***** INFORMATION

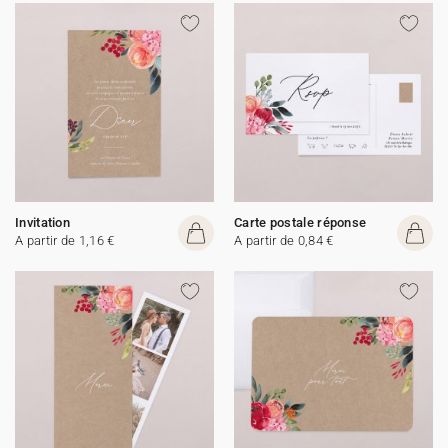
Invitation
Carte postale réponse
A partir de 1,16 €
A partir de 0,84 €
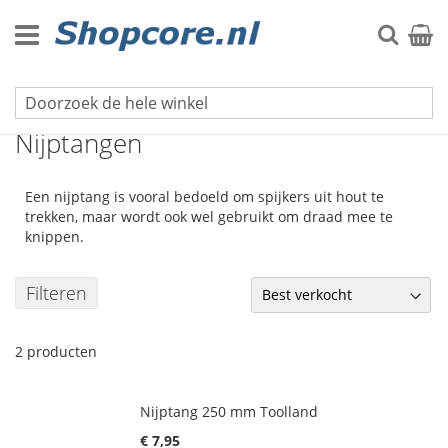
Ga
naar
Zoek
Winke
de
inhoud
Tangen & Scharen
Nijptangen
Een nijptang is vooral bedoeld om spijkers uit hout te
trekken, maar wordt ook wel gebruikt om draad mee te
knippen.
Filteren
2
producten
Nijptang 250 mm Toolland
€ 7,95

**********

# [ASSIGNMENT]
Word for word, give the entries above again, with no images included.

# [RESULT FOR THIS EXERCISE]
Invitation
Carte postale réponse
A partir de 1,16 €
A partir de 0,84 €
Ga
naar
Zoek
Winke
de
inhoud
Tangen & Scharen
Nijptangen
Een nijptang is vooral bedoeld om spijkers uit hout te
trekken, maar wordt ook wel gebruikt om draad mee te
knippen.
Filteren
2
producten
Nijptang 250 mm Toolland
€ 7,95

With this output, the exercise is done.